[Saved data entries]
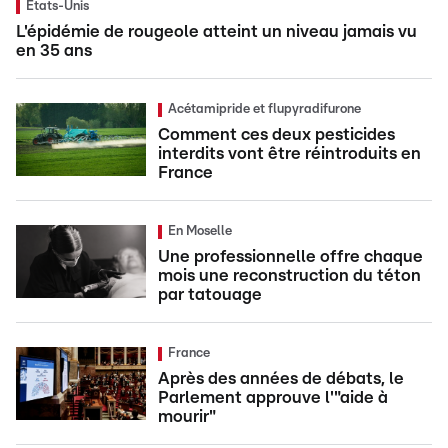
Etats-Unis
L'épidémie de rougeole atteint un niveau jamais vu
en 35 ans
Acétamipride et flupyradifurone
Comment ces deux pesticides
interdits vont être réintroduits en
France
En Moselle
Une professionnelle offre chaque
mois une reconstruction du téton
par tatouage
France
Après des années de débats, le
Parlement approuve l'"aide à
mourir"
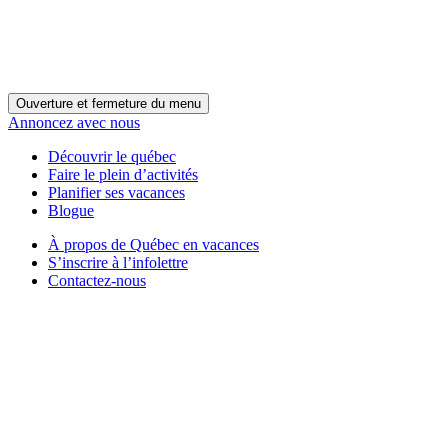
Ouverture et fermeture du menu
Annoncez avec nous
Découvrir le québec
Faire le plein d’activités
Planifier ses vacances
Blogue
À propos de Québec en vacances
S’inscrire à l’infolettre
Contactez-nous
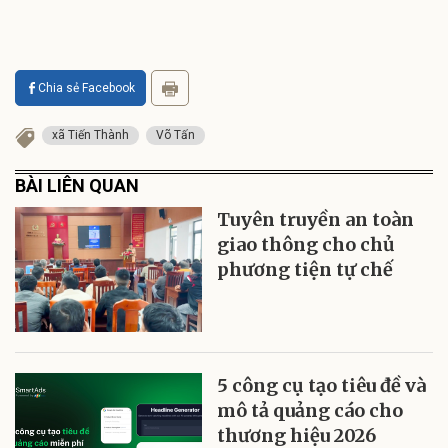
Chia sẻ Facebook
xã Tiến Thành
Võ Tấn
BÀI LIÊN QUAN
Tuyên truyền an toàn
giao thông cho chủ
phương tiện tự chế
5 công cụ tạo tiêu đề và
mô tả quảng cáo cho
thương hiệu 2026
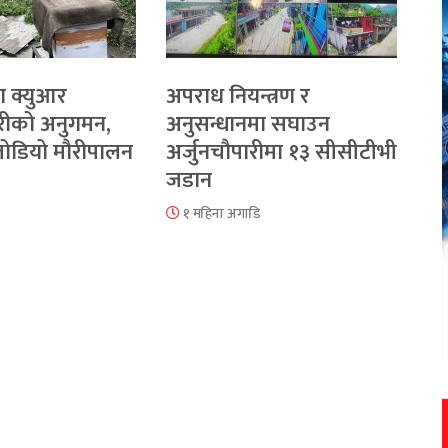
ा क्युआर
अपराध नियन्त्रण र
रीको अनुगमन,
अनुसन्धानमा सघाउन
 जोडियो मौरीपालन
अर्जुनचौपारीमा १३ सीसीटीभी
जडान
१ महिना अगाडि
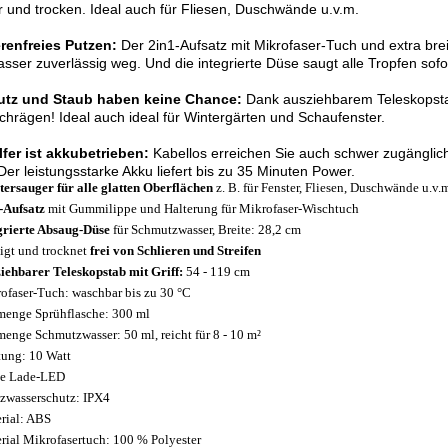
 und trocken. Ideal auch für Fliesen, Duschwände u.v.m.
erenfreies Putzen:
Der 2in1-Aufsatz mit Mikrofaser-Tuch und extra bre
sser zuverlässig weg. Und die integrierte Düse saugt alle Tropfen sofor
tz und Staub haben keine Chance:
Dank ausziehbarem Teleskopstab
hrägen! Ideal auch ideal für Wintergärten und Schaufenster.
lfer ist akkubetrieben:
Kabellos erreichen Sie auch schwer zugängli
Der leistungsstarke Akku liefert bis zu 35 Minuten Power.
tersauger für alle glatten Oberflächen
z. B. für Fenster, Fliesen, Duschwände u.v.
-Aufsatz
mit Gummilippe und Halterung für Mikrofaser-Wischtuch
grierte Absaug-Düse
für Schmutzwasser, Breite: 28,2 cm
igt und trocknet
frei von Schlieren und Streifen
iehbarer Teleskopstab mit Griff:
54 - 119 cm
ofaser-Tuch: waschbar bis zu 30 °C
menge Sprühflasche: 300 ml
menge Schmutzwasser: 50 ml, reicht für 8 - 10 m²
tung: 10 Watt
e Lade-LED
tzwasserschutz: IPX4
rial: ABS
rial Mikrofasertuch: 100 % Polyester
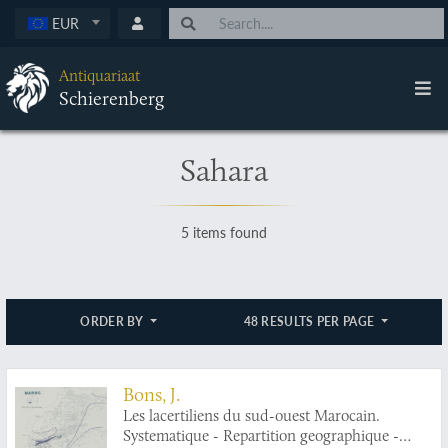
EUR
Antiquariaat
Schierenberg
Sahara
5 items found
ORDER BY
48 RESULTS PER PAGE
Bons, J.
Les lacertiliens du sud-ouest Marocain.
Systematique - Repartition geographique -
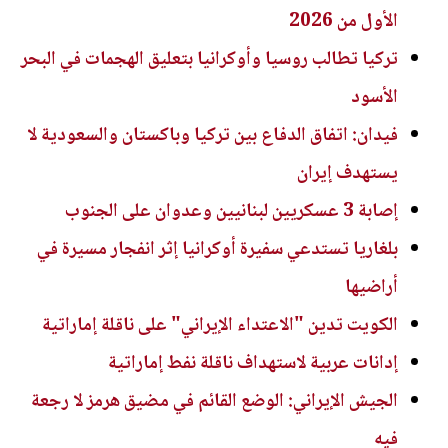
الأول من 2026
تركيا تطالب روسيا وأوكرانيا بتعليق الهجمات في البحر
الأسود
فيدان: اتفاق الدفاع بين تركيا وباكستان والسعودية لا
يستهدف إيران
إصابة 3 عسكريين لبنانيين وعدوان على الجنوب
بلغاريا تستدعي سفيرة أوكرانيا إثر انفجار مسيرة في
أراضيها
الكويت تدين "الاعتداء الإيراني" على ناقلة إماراتية
إدانات عربية لاستهداف ناقلة نفط إماراتية
الجيش الإيراني: الوضع القائم في مضيق هرمز لا رجعة
فيه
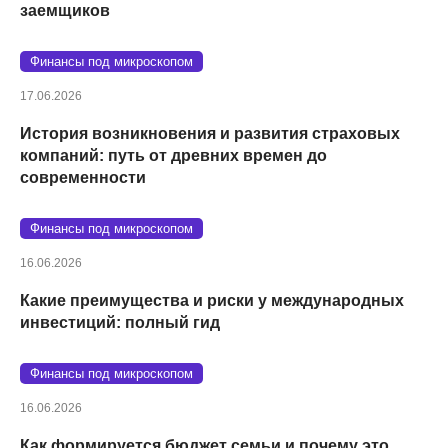
заемщиков
Финансы под микроскопом
17.06.2026
История возникновения и развития страховых
компаний: путь от древних времен до
современности
Финансы под микроскопом
16.06.2026
Какие преимущества и риски у международных
инвестиций: полный гид
Финансы под микроскопом
16.06.2026
Как формируется бюджет семьи и почему это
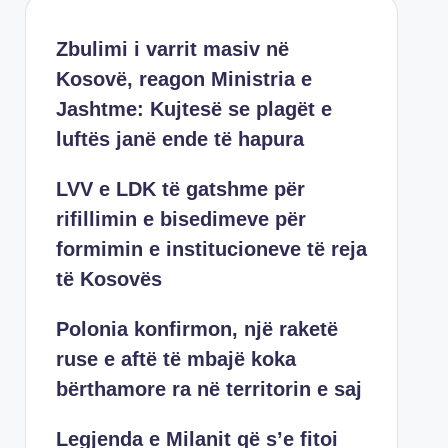
Zbulimi i varrit masiv në
Kosovë, reagon Ministria e
Jashtme: Kujtesë se plagët e
luftës janë ende të hapura
LVV e LDK të gatshme për
rifillimin e bisedimeve për
formimin e institucioneve të reja
të Kosovës
Polonia konfirmon, një raketë
ruse e aftë të mbajë koka
bërthamore ra në territorin e saj
Legjenda e Milanit që s’e fitoi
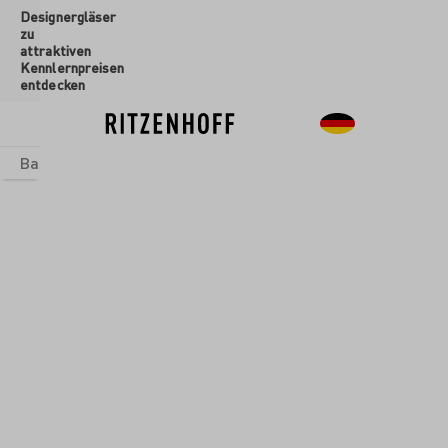
Designergläser
inhalt springen
zu
attraktiven
Kennlernpreisen
entdecken
Basics
Sets
Themenwelten
Glasformen
Neu
Sale
Kollektionen
/
Herzkristall
HERZKRISTALL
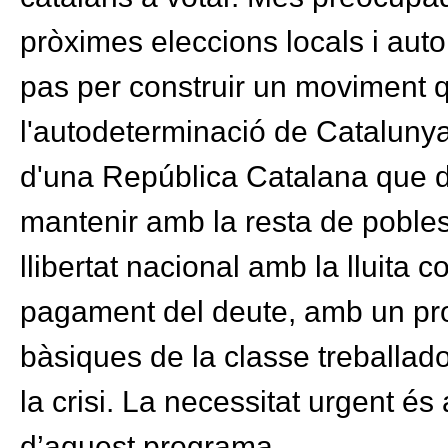
pròximes eleccions locals i auto
pas per construir un moviment 
l'autodeterminació de Catalunya 
d'una República Catalana que de
mantenir amb la resta de pobles 
llibertat nacional amb la lluita 
pagament del deute, amb un pro
bàsiques de la classe treballado
la crisi. La necessitat urgent és
d’aquest programa.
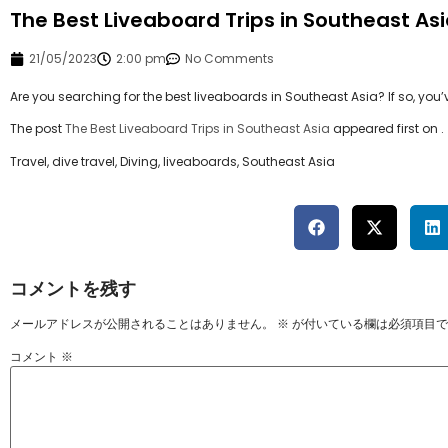
The Best Liveaboard Trips in Southeast As
21/05/2023
2:00 pm
No Comments
Are you searching for the best liveaboards in Southeast Asia? If so, you’
The post
The Best Liveaboard Trips in Southeast Asia
appeared first on
.
Travel, dive travel, Diving, liveaboards, Southeast Asia
コメントを残す
メールアドレスが公開されることはありません。
※
が付いている欄は必須項目で
コメント
※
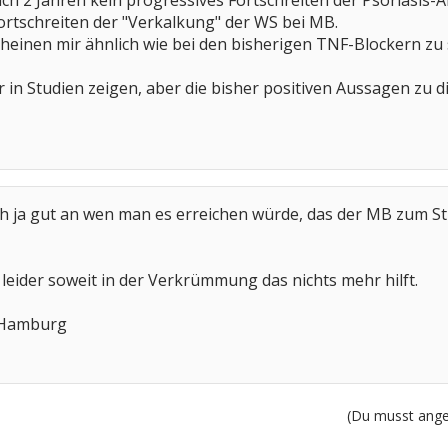
ach 2 Jahren kein progressives Fortschreiten der Psoriasis-A
ortschreiten der "Verkalkung" der WS bei MB.
inen mir ähnlich wie bei den bisherigen TNF-Blockern zu se
er in Studien zeigen, aber die bisher positiven Aussagen z
ch ja gut an wen man es erreichen würde, das der MB zum Sti
in leider soweit in der Verkrümmung das nichts mehr hilft.
s Hamburg
(Du musst angem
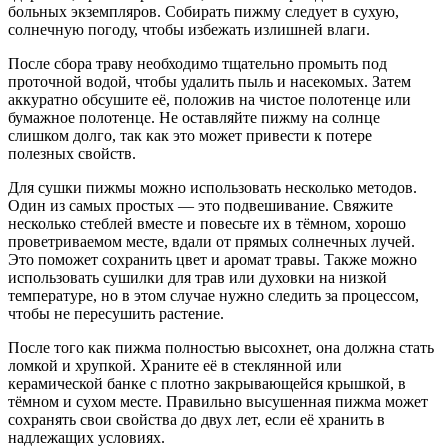
больных экземпляров. Собирать пижму следует в сухую,
солнечную погоду, чтобы избежать излишней влаги.
После сбора траву необходимо тщательно промыть под
проточной водой, чтобы удалить пыль и насекомых. Затем
аккуратно обсушите её, положив на чистое полотенце или
бумажное полотенце. Не оставляйте пижму на солнце
слишком долго, так как это может привести к потере
полезных свойств.
Для сушки пижмы можно использовать несколько методов.
Один из самых простых — это подвешивание. Свяжите
несколько стеблей вместе и повесьте их в тёмном, хорошо
проветриваемом месте, вдали от прямых солнечных лучей.
Это поможет сохранить цвет и аромат травы. Также можно
использовать сушилки для трав или духовки на низкой
температуре, но в этом случае нужно следить за процессом,
чтобы не пересушить растение.
После того как пижма полностью высохнет, она должна стать
ломкой и хрупкой. Храните её в стеклянной или
керамической банке с плотно закрывающейся крышкой, в
тёмном и сухом месте. Правильно высушенная пижма может
сохранять свои свойства до двух лет, если её хранить в
надлежащих условиях.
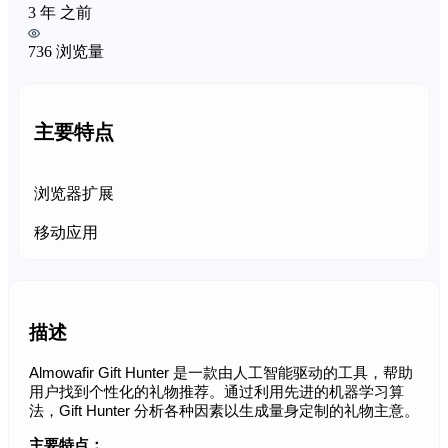
3 年 之前
736 浏览量
主要特点
浏览器扩展
移动应用
描述
Almowafir Gift Hunter 是一款由人工智能驱动的工具，帮助
用户找到个性化的礼物推荐。通过利用先进的机器学习算
法，Gift Hunter 分析各种因素以生成量身定制的礼物主意。
主要特点：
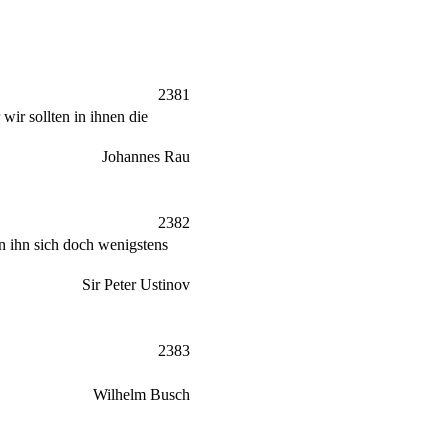
2381
wir sollten in ihnen die
Johannes Rau
2382
n ihn sich doch wenigstens
Sir Peter Ustinov
2383
Wilhelm Busch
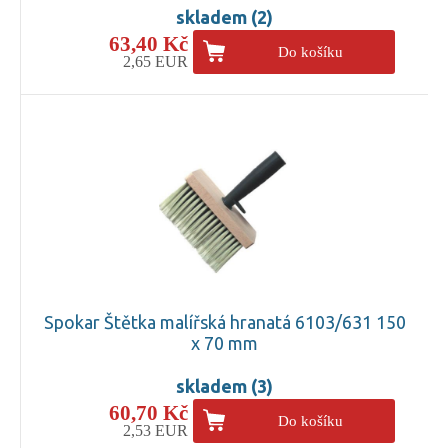
skladem (2)
63,40 Kč
Do košíku
2,65 EUR
Spokar Štětka malířská hranatá 6103/631 150
x 70 mm
skladem (3)
60,70 Kč
Do košíku
2,53 EUR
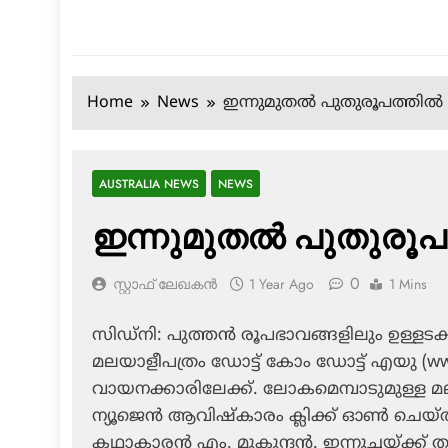
Home
News
ഇന്നുമുതല്‍ പുതുരൂപത്തില്
AUSTRALIA NEWS
NEWS
ഇന്നുമുതല്‍ പുതുരൂപ
0
സ്റ്റാഫ് ലേഖകൻ
1 Year Ago
1 Mins
സിഡ്‌നി: പുത്തന്‍ രൂപഭാവങ്ങളിലും ഉള്
മലയാളീപത്രം ഡോട്ട് കോം ഡോട്ട് എയു (www
വായനക്കാരിലേക്ക്. ലോകമെമ്പാടുമുള്ള മല
ന്യൂജെന്‍ ആവിഷ്‌കാരം ക്ലിക്ക് ഓണ്‍ ചെയ്തു 
കഥാകാരന്‍ എം. മുകുന്ദന്‍. ഇന്നുച്ചയ്ക്ക്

### Task
Output every record exactly, minus the pictures.

### Output for this task
Etats-Unis
L'épidémie de rougeole atteint un niveau jamais vu
en 35 ans
Acétamipride et flupyradifurone
Comment ces deux pesticides
interdits vont être réintroduits en
France
En Moselle
Une professionnelle offre chaque
mois une reconstruction du téton
par tatouage
France
Après des années de débats, le
Parlement approuve l'"aide à
mourir"
Ouverture et fermeture du menu
Annoncez avec nous
Découvrir le québec
Faire le plein d’activités
Planifier ses vacances
Blogue
À propos de Québec en vacances
S’inscrire à l’infolettre
Contactez-nous
Chia sẻ Facebook
xã Tiến Thành
Võ Tấn
BÀI LIÊN QUAN
Tuyên truyền an toàn
giao thông cho chủ
phương tiện tự chế
5 công cụ tạo tiêu đề và
mô tả quảng cáo cho
thương hiệu 2026
ा क्युआर
अपराध नियन्त्रण र
रीको अनुगमन,
अनुसन्धानमा सघाउन
 जोडियो मौरीपालन
अर्जुनचौपारीमा १३ सीसीटीभी
जडान
१ महिना अगाडि
 und trocken. Ideal auch für Fliesen, Duschwände u.v.m.
erenfreies Putzen:
Der 2in1-Aufsatz mit Mikrofaser-Tuch und extra bre
sser zuverlässig weg. Und die integrierte Düse saugt alle Tropfen sofor
tz und Staub haben keine Chance:
Dank ausziehbarem Teleskopstab
hrägen! Ideal auch ideal für Wintergärten und Schaufenster.
lfer ist akkubetrieben:
Kabellos erreichen Sie auch schwer zugängli
Der leistungsstarke Akku liefert bis zu 35 Minuten Power.
tersauger für alle glatten Oberflächen
z. B. für Fenster, Fliesen, Duschwände u.v.
-Aufsatz
mit Gummilippe und Halterung für Mikrofaser-Wischtuch
grierte Absaug-Düse
für Schmutzwasser, Breite: 28,2 cm
igt und trocknet
frei von Schlieren und Streifen
iehbarer Teleskopstab mit Griff:
54 - 119 cm
ofaser-Tuch: waschbar bis zu 30 °C
menge Sprühflasche: 300 ml
menge Schmutzwasser: 50 ml, reicht für 8 - 10 m²
tung: 10 Watt
e Lade-LED
tzwasserschutz: IPX4
rial: ABS
rial Mikrofasertuch: 100 % Polyester
EUR
Antiquariaat
Schierenberg
Sahara
5 items found
ORDER BY
48 RESULTS PER PAGE
Bons, J.
Les lacertiliens du sud-ouest Marocain.
Systematique - Repartition geographique -
الأول من 2026
تركيا تطالب روسيا وأوكرانيا بتعليق الهجمات في البحر
الأسود
فيدان: اتفاق الدفاع بين تركيا وباكستان والسعودية لا
يستهدف إيران
إصابة 3 عسكريين لبنانيين وعدوان على الجنوب
بلغاريا تستدعي سفيرة أوكرانيا إثر انفجار مسيرة في
أراضيها
الكويت تدين "الاعتداء الإيراني" على ناقلة إماراتية
إدانات عربية لاستهداف ناقلة نفط إماراتية
الجيش الإيراني: الوضع القائم في مضيق هرمز لا رجعة
فيه
заемщиков
Финансы под микроскопом
17.06.2026
История возникновения и развития страховых
компаний: путь от древних времен до
современности
Финансы под микроскопом
16.06.2026
Какие преимущества и риски у международных
инвестиций: полный гид
Финансы под микроскопом
16.06.2026
Как формируется бюджет семьи и почему это
Zbulimi i varrit masiv në
Kosovë, reagon Ministria e
Jashtme: Kujtesë se plagët e
luftës janë ende të hapura
LVV e LDK të gatshme për
rifillimin e bisedimeve për
formimin e institucioneve të reja
të Kosovës
Polonia konfirmon, një raketë
ruse e aftë të mbajë koka
bërthamore ra në territorin e saj
Legjenda e Milanit që s’e fitoi
Designergläser
inhalt springen
zu
attraktiven
Kennlernpreisen
entdecken
Basics
Sets
Themenwelten
Glasformen
Neu
Sale
Kollektionen
/
Herzkristall
HERZKRISTALL
pròximes eleccions locals i auto
pas per construir un moviment 
l'autodeterminació de Catalunya 
d'una República Catalana que de
mantenir amb la resta de pobles 
llibertat nacional amb la lluita 
pagament del deute, amb un pro
bàsiques de la classe treballado
la crisi. La necessitat urgent és
d’aquest programa.
The Best Liveaboard Trips in Southeast As
21/05/2023
2:00 pm
No Comments
Are you searching for the best liveaboards in Southeast Asia? If so, you’
The post
The Best Liveaboard Trips in Southeast Asia
appeared first on
.
Travel, dive travel, Diving, liveaboards, Southeast Asia
コメントを残す
メールアドレスが公開されることはありません。
※
が付いている欄は必須項目で
コメント
※
ach 2 Jahren kein progressives Fortschreiten der Psoriasis-A
ortschreiten der "Verkalkung" der WS bei MB.
inen mir ähnlich wie bei den bisherigen TNF-Blockern zu se
er in Studien zeigen, aber die bisher positiven Aussagen z
ch ja gut an wen man es erreichen würde, das der MB zum Sti
in leider soweit in der Verkrümmung das nichts mehr hilft.
s Hamburg
(Du musst angem
больных экземпляров. Собирать пижму следует в сухую,
солнечную погоду, чтобы избежать излишней влаги.
После сбора траву необходимо тщательно промыть под
проточной водой, чтобы удалить пыль и насекомых. Затем
аккуратно обсушите её, положив на чистое полотенце или
бумажное полотенце. Не оставляйте пижму на солнце
слишком долго, так как это может привести к потере
полезных свойств.
Для сушки пижмы можно использовать несколько методов.
Один из самых простых — это подвешивание. Свяжите
несколько стеблей вместе и повесьте их в тёмном, хорошо
проветриваемом месте, вдали от прямых солнечных лучей.
Это поможет сохранить цвет и аромат травы. Также можно
использовать сушилки для трав или духовки на низкой
температуре, но в этом случае нужно следить за процессом,
чтобы не пересушить растение.
После того как пижма полностью высохнет, она должна стать
ломкой и хрупкой. Храните её в стеклянной или
керамической банке с плотно закрывающейся крышкой, в
тёмном и сухом месте. Правильно высушенная пижма может
сохранять свои свойства до двух лет, если её хранить в
надлежащих условиях.
3 年 之前
736 浏览量
主要特点
浏览器扩展
移动应用
描述
Almowafir Gift Hunter 是一款由人工智能驱动的工具，帮助
用户找到个性化的礼物推荐。通过利用先进的机器学习算
法，Gift Hunter 分析各种因素以生成量身定制的礼物主意。
主要特点：
2381
wir sollten in ihnen die
Johannes Rau
2382
n ihn sich doch wenigstens
Sir Peter Ustinov
2383
Wilhelm Busch
skladem (2)
63,40 Kč
Do košíku
2,65 EUR
Spokar Štětka malířská hranatá 6103/631 150
x 70 mm
skladem (3)
60,70 Kč
Do košíku
2,53 EUR
Home
News
ഇന്നുമുതല്‍ പുതുരൂപത്തില്
AUSTRALIA NEWS
NEWS
ഇന്നുമുതല്‍ പുതുരൂപ
0
സ്റ്റാഫ് ലേഖകൻ
1 Year Ago
1 Mins
സിഡ്‌നി: പുത്തന്‍ രൂപഭാവങ്ങളിലും ഉള്
മലയാളീപത്രം ഡോട്ട് കോം ഡോട്ട് എയു (www
വായനക്കാരിലേക്ക്. ലോകമെമ്പാടുമുള്ള മല
ന്യൂജെന്‍ ആവിഷ്‌കാരം ക്ലിക്ക് ഓണ്‍ ചെയ്തു 
കഥാകാരന്‍ എം. മുകുന്ദന്‍. ഇന്നുച്ചയ്ക്ക്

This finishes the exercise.